• WHAT TO DO
Drop every picture. Return the rest of the entries exactly.

============

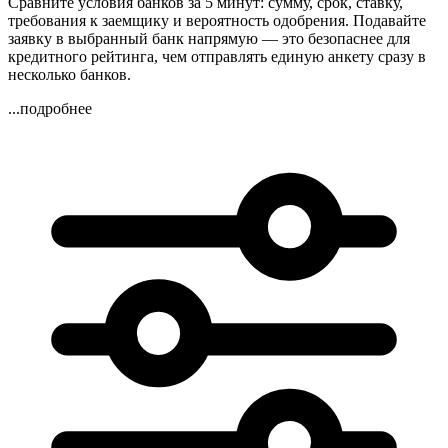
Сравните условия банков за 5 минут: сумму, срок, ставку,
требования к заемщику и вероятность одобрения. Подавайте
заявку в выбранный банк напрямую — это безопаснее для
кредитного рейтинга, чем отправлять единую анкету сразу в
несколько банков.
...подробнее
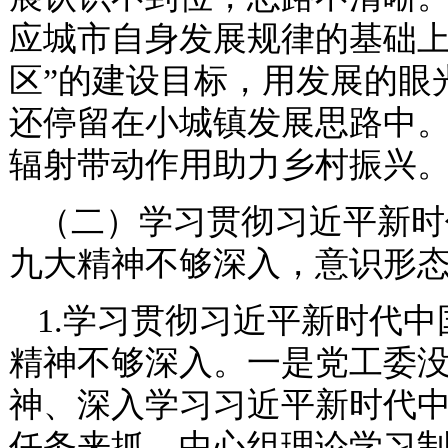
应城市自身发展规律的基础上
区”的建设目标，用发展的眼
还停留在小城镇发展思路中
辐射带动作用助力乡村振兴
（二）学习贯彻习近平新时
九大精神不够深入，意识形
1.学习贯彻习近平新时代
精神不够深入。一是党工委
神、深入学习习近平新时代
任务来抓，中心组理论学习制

============

• ANSWER TO THIS EXERCISE
Сравните условия банков за 5 минут: сумму, срок, ставку,
требования к заемщику и вероятность одобрения. Подавайте
заявку в выбранный банк напрямую — это безопаснее для
кредитного рейтинга, чем отправлять единую анкету сразу в
несколько банков.
...подробнее
应城市自身发展规律的基础上
区”的建设目标，用发展的眼
还停留在小城镇发展思路中
辐射带动作用助力乡村振兴
（二）学习贯彻习近平新时
九大精神不够深入，意识形
1.学习贯彻习近平新时代
精神不够深入。一是党工委
神、深入学习习近平新时代
任务来抓，中心组理论学习制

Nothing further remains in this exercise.